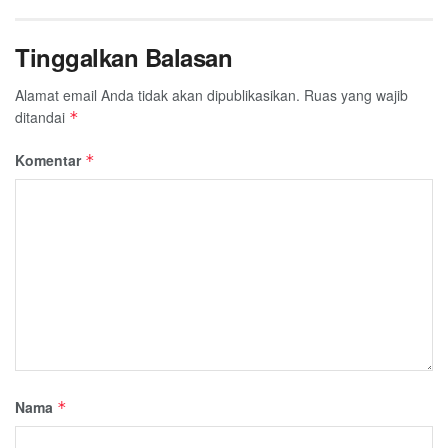
Tinggalkan Balasan
Alamat email Anda tidak akan dipublikasikan.
Ruas yang wajib
ditandai
*
Komentar
*
Nama
*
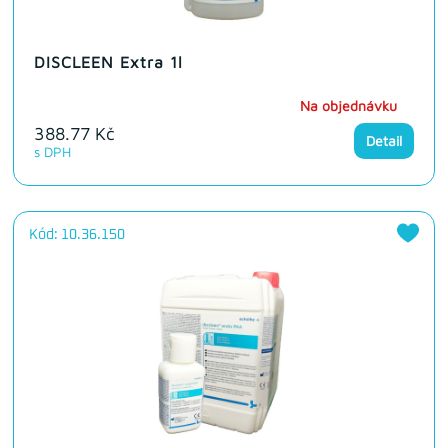
DISCLEEN Extra 1l
Na objednávku
388.77 Kč
Detail
s DPH
Kód: 10.36.150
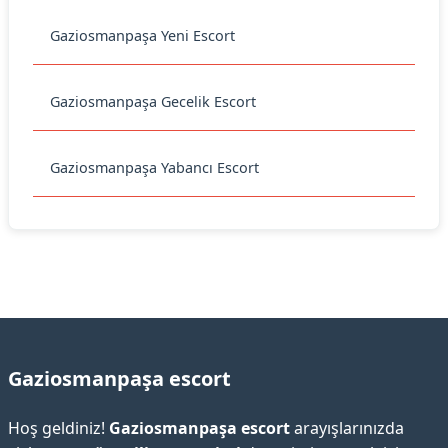
Gaziosmanpaşa Yeni Escort
Gaziosmanpaşa Gecelik Escort
Gaziosmanpaşa Yabancı Escort
Gaziosmanpaşa escort
Hoş geldiniz!
Gaziosmanpaşa escort
arayışlarınızda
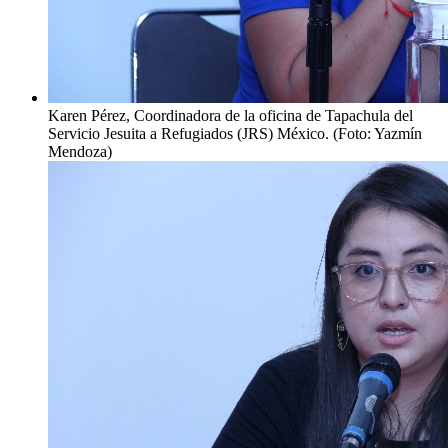
Karen Pérez, Coordinadora de la oficina de Tapachula del
Servicio Jesuita a Refugiados (JRS) México. (Foto: Yazmín
Mendoza)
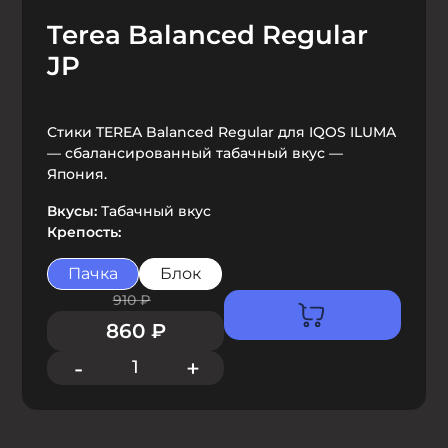
Terea Balanced Regular
JP
Стики TEREA Balanced Regular для IQOS ILUMA
— сбалансированный табачный вкус —
Япония.
Вкусы:
Табачный вкус
Крепость:
Пачка
Блок
910
₽
860
₽
-
+
1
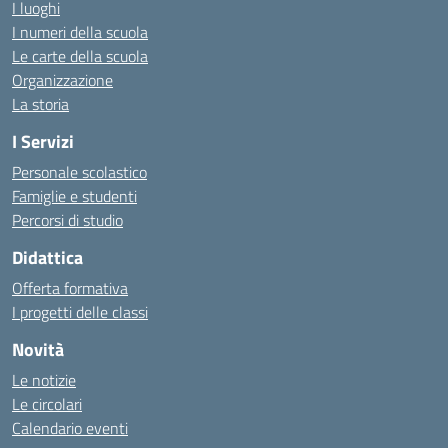
I luoghi
I numeri della scuola
Le carte della scuola
Organizzazione
La storia
I Servizi
Personale scolastico
Famiglie e studenti
Percorsi di studio
Didattica
Offerta formativa
I progetti delle classi
Novità
Le notizie
Le circolari
Calendario eventi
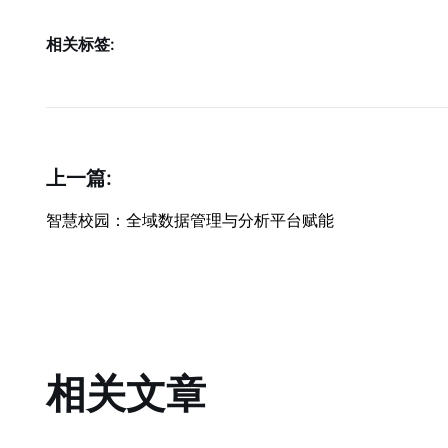
相关标签:
上一篇:
智慧校园：全域数据管理与分析平台赋能
相关文章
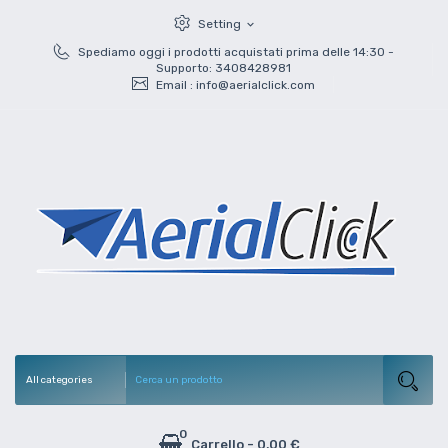
Setting
expand_more
Spediamo oggi i prodotti acquistati prima delle 14:30 -
Supporto: 3408428981
Email :
info@aerialclick.com
0
Carrello
-
0,00 €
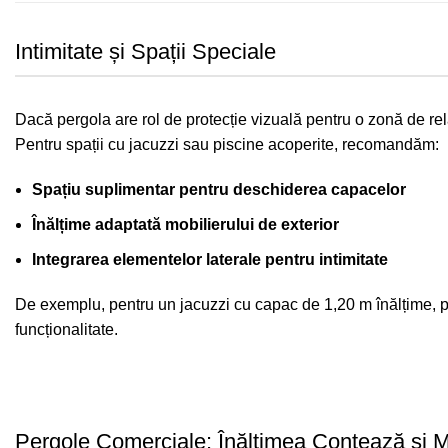
Intimitate și Spații Speciale
Dacă pergola are rol de protecție vizuală pentru o zonă de rel
Pentru spații cu jacuzzi sau piscine acoperite, recomandăm:
Spațiu suplimentar pentru deschiderea capacelor
Înălțime adaptată mobilierului de exterior
Integrarea elementelor laterale pentru intimitate
De exemplu, pentru un jacuzzi cu capac de 1,20 m înălțime, p
funcționalitate.
Pergole Comerciale: Înălțimea Contează și M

* _Action item_: Count how many of the lines in the material include the word "della", and state that number without anything else.

* _Answer section_: 2